**Source material**
BEGIN

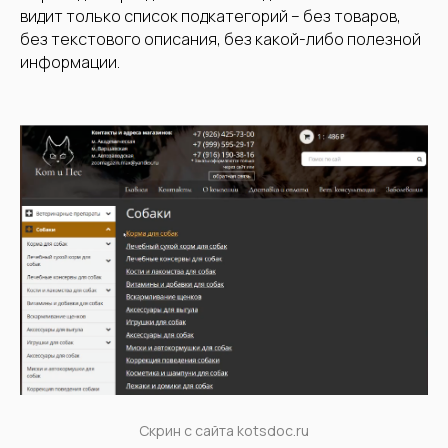
видит только список подкатегорий – без товаров,
без текстового описания, без какой-либо полезной
информации.
Скрин с сайта kotsdoc.ru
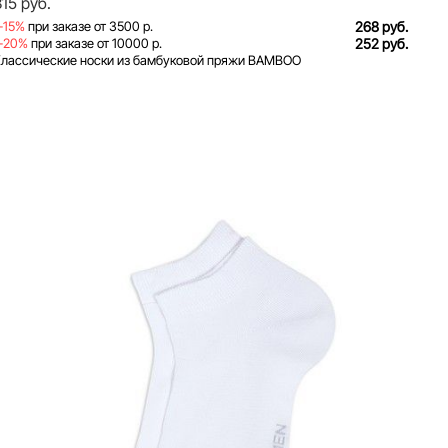
315 руб.
-15%
при заказе от 3500 р.
268 руб.
-20%
при заказе от 10000 р.
252 руб.
Классические носки из бамбуковой пряжи BAMBOO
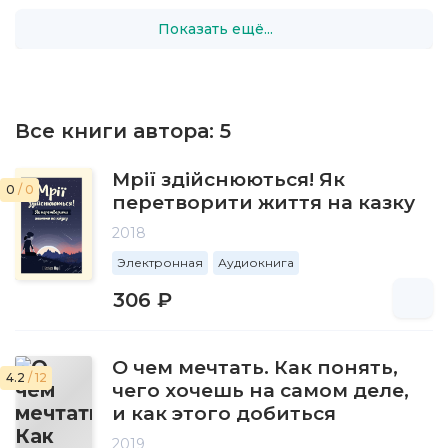
Показать ещё...
Все книги автора:
5
Мрії здійснюються! Як
0
/ 0
перетворити життя на казку
2018
Электронная
Аудиокнига
306 ₽
О чем мечтать. Как понять,
4.2
/ 12
чего хочешь на самом деле,
и как этого добиться
2019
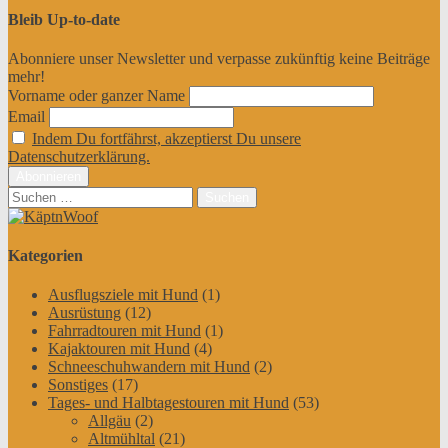
Bleib Up-to-date
Abonniere unser Newsletter und verpasse zukünftig keine Beiträge
mehr!
Vorname oder ganzer Name
Email
Indem Du fortfährst, akzeptierst Du unsere
Datenschutzerklärung.
Suchen
nach:
Kategorien
Ausflugsziele mit Hund
(1)
Ausrüstung
(12)
Fahrradtouren mit Hund
(1)
Kajaktouren mit Hund
(4)
Schneeschuhwandern mit Hund
(2)
Sonstiges
(17)
Tages- und Halbtagestouren mit Hund
(53)
Allgäu
(2)
Altmühltal
(21)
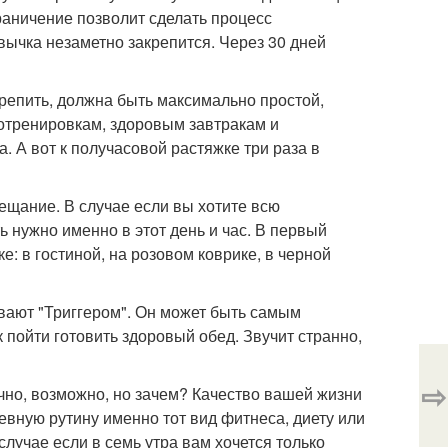
раничение позволит сделать процесс
вычка незаметно закрепится. Через 30 дней
крепить, должна быть максимально простой,
отренировкам, здоровым завтракам и
. А вот к получасовой растяжке три раза в
ещание. В случае если вы хотите всю
ь нужно именно в этот день и час. В первый
е: в гостиной, на розовом коврике, в черной
ывают "Триггером". Он может быть самым
 пойти готовить здоровый обед. Звучит странно,
⇨
нечно, возможно, но зачем? Качество вашей жизни
евную рутину именно тот вид фитнеса, диету или
случае если в семь утра вам хочется только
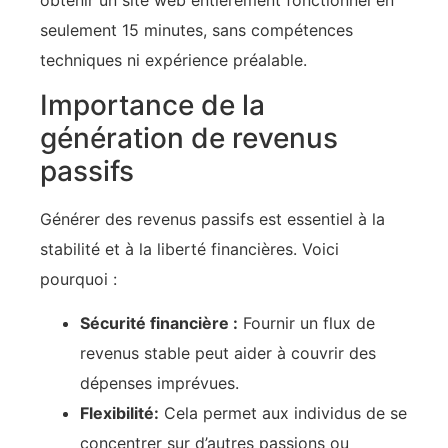
seulement 15 minutes, sans compétences
techniques ni expérience préalable.
Importance de la
génération de revenus
passifs
Générer des revenus passifs est essentiel à la
stabilité et à la liberté financières. Voici
pourquoi :
Sécurité financière :
Fournir un flux de
revenus stable peut aider à couvrir des
dépenses imprévues.
Flexibilité:
Cela permet aux individus de se
concentrer sur d’autres passions ou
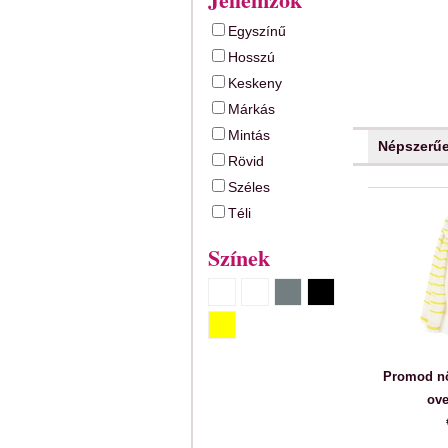
Egyszínű
Hosszú
Keskeny
Márkás
Mintás
Népszerű
Rövid
Széles
Téli
Színek
Promod női
ove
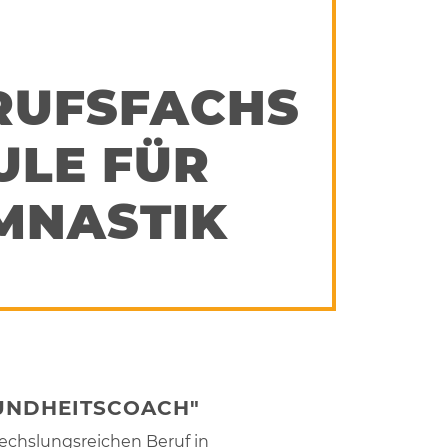
RUFSFACHS
LE FÜR
MNASTIK
SUNDHEITSCOACH"
echslungsreichen Beruf in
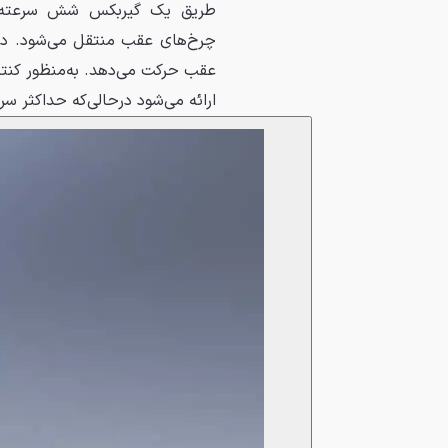
طریق یک گیربکس شش سرعته س
چرخ‌های عقب منتقل می‌شود. در ا
ارائه می‌شود درحالی‌که حداکثر سرعت خودرو به بیش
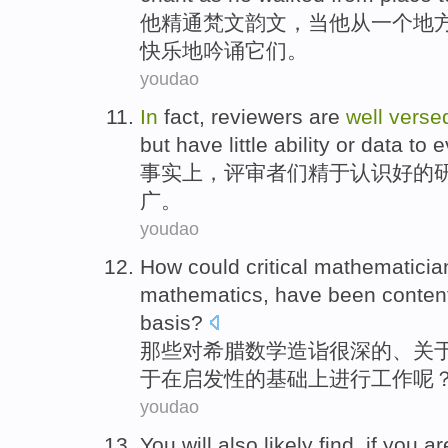
他
精通
梵文
韵文，
当
他
从
一个
地
快乐
地
吟诵
它们。
youdao
In
fact
,
reviewers are
well
verse
but
have little
ability
or
data
to
e
事实上
，
评审者
们精于
认识
好的
广。
youdao
How
could
critical
mathematicia
mathematics
, have been
conten
basis
?
那些对
希腊
数学
造诣
很深的、关
于
在
启发性
的基础上进行
工作
呢
youdao
You
will
also
likely
find
,
if
you a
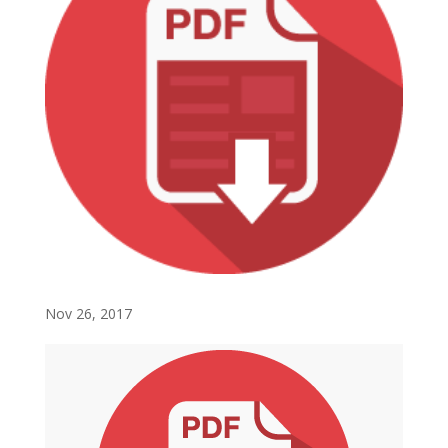
Nov 26, 2017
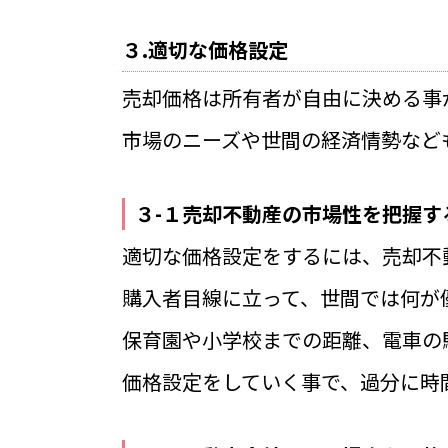
３.適切な価格設定
売却価格は所有者が自由に決める事
市場のニーズや世間の経済情勢など
３-１売却不動産の市場性を把握す
適切な価格設定をするには、売却不
購入者目線に立って、世間では何が
保育園や小学校までの距離、電車の
価格設定をしていく事で、過分に時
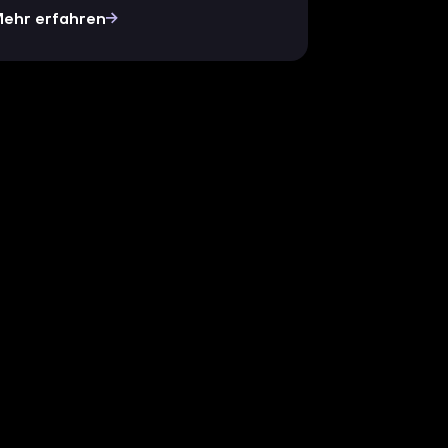
ehr erfahren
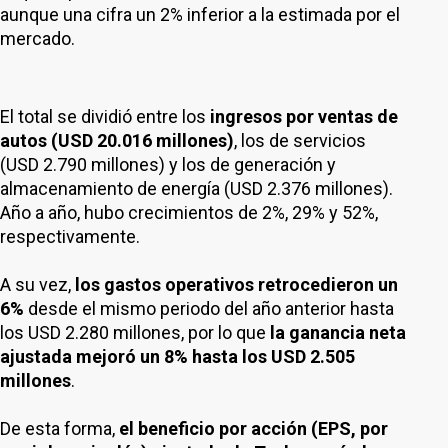
aunque una cifra un 2% inferior a la estimada por el
mercado.
El total se dividió entre los
ingresos por ventas de
autos (USD 20.016 millones)
, los de servicios
(USD 2.790 millones) y los de generación y
almacenamiento de energía (USD 2.376 millones).
Año a año, hubo crecimientos de 2%, 29% y 52%,
respectivamente.
A su vez,
los gastos operativos retrocedieron un
6%
desde el mismo periodo del año anterior hasta
los USD 2.280 millones, por lo que
la ganancia neta
ajustada mejoró un 8% hasta los USD 2.505
millones
.
De esta forma,
el beneficio por acción (EPS, por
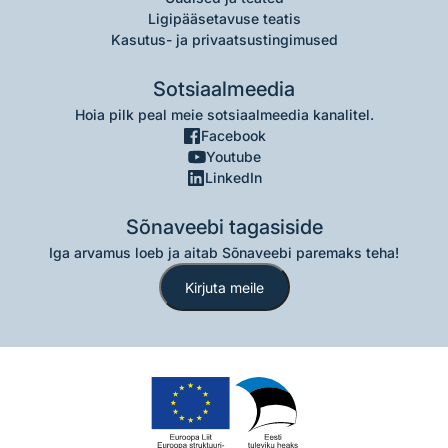
Ligipääsetavuse teatis
Kasutus- ja privaatsustingimused
Sotsiaalmeedia
Hoia pilk peal meie sotsiaalmeedia kanalitel.
Facebook
Youtube
LinkedIn
Sõnaveebi tagasiside
Iga arvamus loeb ja aitab Sõnaveebi paremaks teha!
Kirjuta meile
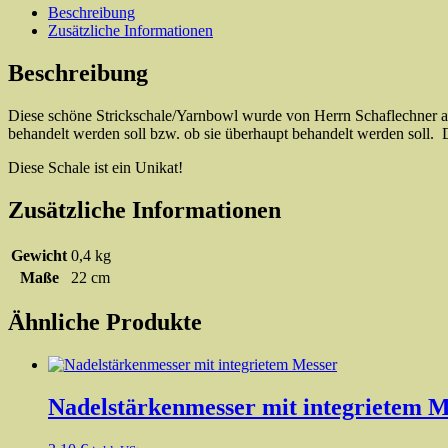
-
Beschreibung
oval
Zusätzliche Informationen
-
Yarnbowl
Beschreibung
Menge
Diese schöne Strickschale/Yarnbowl wurde von Herrn Schaflechner au
behandelt werden soll bzw. ob sie überhaupt behandelt werden soll. 
Diese Schale ist ein Unikat!
Zusätzliche Informationen
Gewicht
0,4 kg
Maße
22 cm
Ähnliche Produkte
Nadelstärkenmesser mit integrietem M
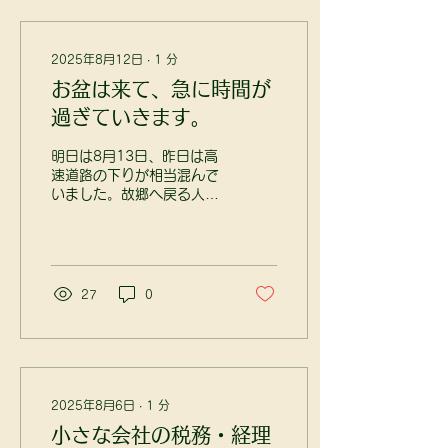
る3000万円特別控除を適
用しよう...
2025年8月12日
∙
1
分
お盆は来て、急に時間が
過ぎていきます。
明日は8月13日、昨日は高
速道路の下りが相当混んで
いました。故郷へ戻る人々
が 多いこと、十分に承知
しています。当地（下田
野）は、7月31日の夕方か
ら秋の気候に なりまし
た。（個人的意見） 8月
27
0
12日、九州や山口県では、
とんでもない大雨が降って
いますね。考えてみれ
ば、...
2025年8月6日
∙
1
分
小さな会社の税務・経理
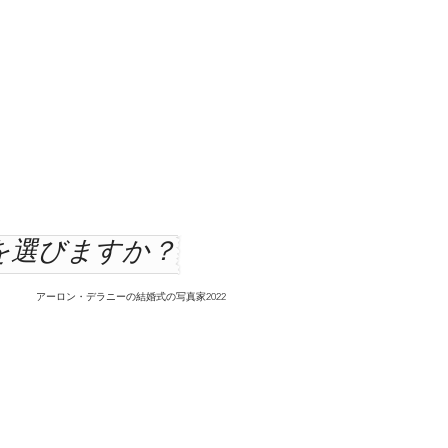
を選びますか？
アーロン・デラニーの結婚式の写真家2022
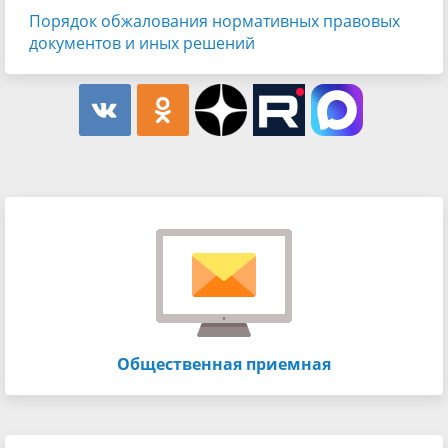
Порядок обжалования нормативных правовых
документов и иных решений
Общественная приемная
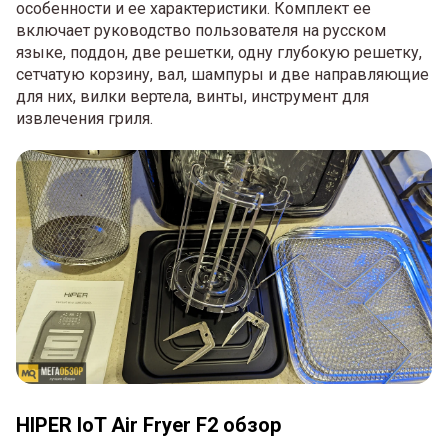
особенности и ее характеристики. Комплект ее
включает руководство пользователя на русском
языке, поддон, две решетки, одну глубокую решетку,
сетчатую корзину, вал, шампуры и две направляющие
для них, вилки вертела, винты, инструмент для
извлечения гриля.
HIPER IoT Air Fryer F2 обзор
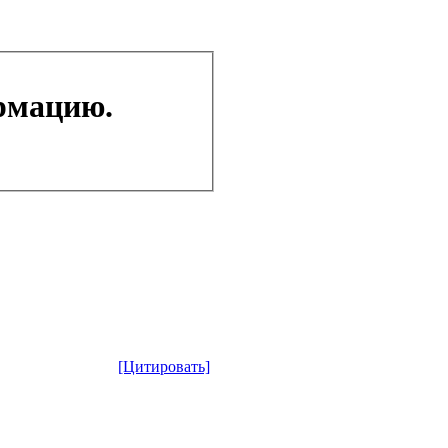
рмацию.
[Цитировать]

END

**Assignment**
What you write should match the entries exactly, except that the pictures are dropped.

**Completed exercise**
видит только список подкатегорий – без товаров,
без текстового описания, без какой-либо полезной
информации.
Скрин с сайта kotsdoc.ru
315 руб.
-15%
при заказе от 3500 р.
268 руб.
-20%
при заказе от 10000 р.
252 руб.
Классические носки из бамбуковой пряжи BAMBOO
Показать ещё...
Все книги автора:
5
Мрії здійснюються! Як
0
/ 0
перетворити життя на казку
2018
Электронная
Аудиокнига
306 ₽
О чем мечтать. Как понять,
4.2
/ 12
чего хочешь на самом деле,
и как этого добиться
2019
Bleib Up-to-date
Abonniere unser Newsletter und verpasse zukünftig keine Beiträge
mehr!
Vorname oder ganzer Name
Email
Indem Du fortfährst, akzeptierst Du unsere
Datenschutzerklärung.
Suchen
nach:
Kategorien
Ausflugsziele mit Hund
(1)
Ausrüstung
(12)
Fahrradtouren mit Hund
(1)
Kajaktouren mit Hund
(4)
Schneeschuhwandern mit Hund
(2)
Sonstiges
(17)
Tages- und Halbtagestouren mit Hund
(53)
Allgäu
(2)
Altmühltal
(21)
раничение позволит сделать процесс
вычка незаметно закрепится. Через 30 дней
крепить, должна быть максимально простой,
отренировкам, здоровым завтракам и
. А вот к получасовой растяжке три раза в
ещание. В случае если вы хотите всю
ь нужно именно в этот день и час. В первый
е: в гостиной, на розовом коврике, в черной
ывают "Триггером". Он может быть самым
 пойти готовить здоровый обед. Звучит странно,
⇨
нечно, возможно, но зачем? Качество вашей жизни
евную рутину именно тот вид фитнеса, диету или
случае если в семь утра вам хочется только
seulement 15 minutes, sans compétences
techniques ni expérience préalable.
Importance de la
génération de revenus
passifs
Générer des revenus passifs est essentiel à la
stabilité et à la liberté financières. Voici
pourquoi :
Sécurité financière :
Fournir un flux de
revenus stable peut aider à couvrir des
dépenses imprévues.
Flexibilité:
Cela permet aux individus de se
concentrer sur d’autres passions ou
Egyszínű
Hosszú
Keskeny
Márkás
Mintás
Népszerű
Rövid
Széles
Téli
Színek
Promod női
ove
RUFSFACHS
LE FÜR
MNASTIK
SUNDHEITSCOACH"
echslungsreichen Beruf in
طریق یک گیربکس شش سرعته س
چرخ‌های عقب منتقل می‌شود. در ا
ارائه می‌شود درحالی‌که حداکثر سرعت خودرو به بیش
他
精通
梵文
韵文，
当
他
从
一个
地
快乐
地
吟诵
它们。
youdao
In
fact
,
reviewers are
well
verse
but
have little
ability
or
data
to
e
事实上
，
评审者
们精于
认识
好的
广。
youdao
How
could
critical
mathematicia
mathematics
, have been
conten
basis
?
那些对
希腊
数学
造诣
很深的、关
于
在
启发性
的基础上进行
工作
呢
youdao
You
will
also
likely
find
,
if
you a
Nov 26, 2017
３.適切な価格設定
売却価格は所有者が自由に決める事
市場のニーズや世間の経済情勢など
３-１売却不動産の市場性を把握す
適切な価格設定をするには、売却不
購入者目線に立って、世間では何が
保育園や小学校までの距離、電車の
価格設定をしていく事で、過分に時
ehr erfahren
aunque una cifra un 2% inferior a la estimada por el
mercado.
El total se dividió entre los
ingresos por ventas de
autos (USD 20.016 millones)
, los de servicios
(USD 2.790 millones) y los de generación y
almacenamiento de energía (USD 2.376 millones).
Año a año, hubo crecimientos de 2%, 29% y 52%,
respectivamente.
A su vez,
los gastos operativos retrocedieron un
6%
desde el mismo periodo del año anterior hasta
los USD 2.280 millones, por lo que
la ganancia neta
ajustada mejoró un 8% hasta los USD 2.505
millones
.
De esta forma,
el beneficio por acción (EPS, por
Ligipääsetavuse teatis
Kasutus- ja privaatsustingimused
Sotsiaalmeedia
Hoia pilk peal meie sotsiaalmeedia kanalitel.
Facebook
Youtube
LinkedIn
Sõnaveebi tagasiside
Iga arvamus loeb ja aitab Sõnaveebi paremaks teha!
Kirjuta meile
-
Beschreibung
oval
Zusätzliche Informationen
-
Yarnbowl
Beschreibung
Menge
Diese schöne Strickschale/Yarnbowl wurde von Herrn Schaflechner au
behandelt werden soll bzw. ob sie überhaupt behandelt werden soll. 
Diese Schale ist ein Unikat!
Zusätzliche Informationen
Gewicht
0,4 kg
Maße
22 cm
Ähnliche Produkte
Nadelstärkenmesser mit integrietem M
る3000万円特別控除を適
用しよう...
2025年8月12日
∙
1
分
お盆は来て、急に時間が
過ぎていきます。
明日は8月13日、昨日は高
速道路の下りが相当混んで
いました。故郷へ戻る人々
が 多いこと、十分に承知
しています。当地（下田
野）は、7月31日の夕方か
ら秋の気候に なりまし
た。（個人的意見） 8月
27
0
12日、九州や山口県では、
とんでもない大雨が降って
いますね。考えてみれ
ば、...
2025年8月6日
∙
1
分
小さな会社の税務・経理
を選びますか？
アーロン・デラニーの結婚式の写真家2022
Порядок обжалования нормативных правовых
документов и иных решений
Общественная приемная
особенности и ее характеристики. Комплект ее
включает руководство пользователя на русском
языке, поддон, две решетки, одну глубокую решетку,
сетчатую корзину, вал, шампуры и две направляющие
для них, вилки вертела, винты, инструмент для
извлечения гриля.
HIPER IoT Air Fryer F2 обзор
рмацию.
[Цитировать]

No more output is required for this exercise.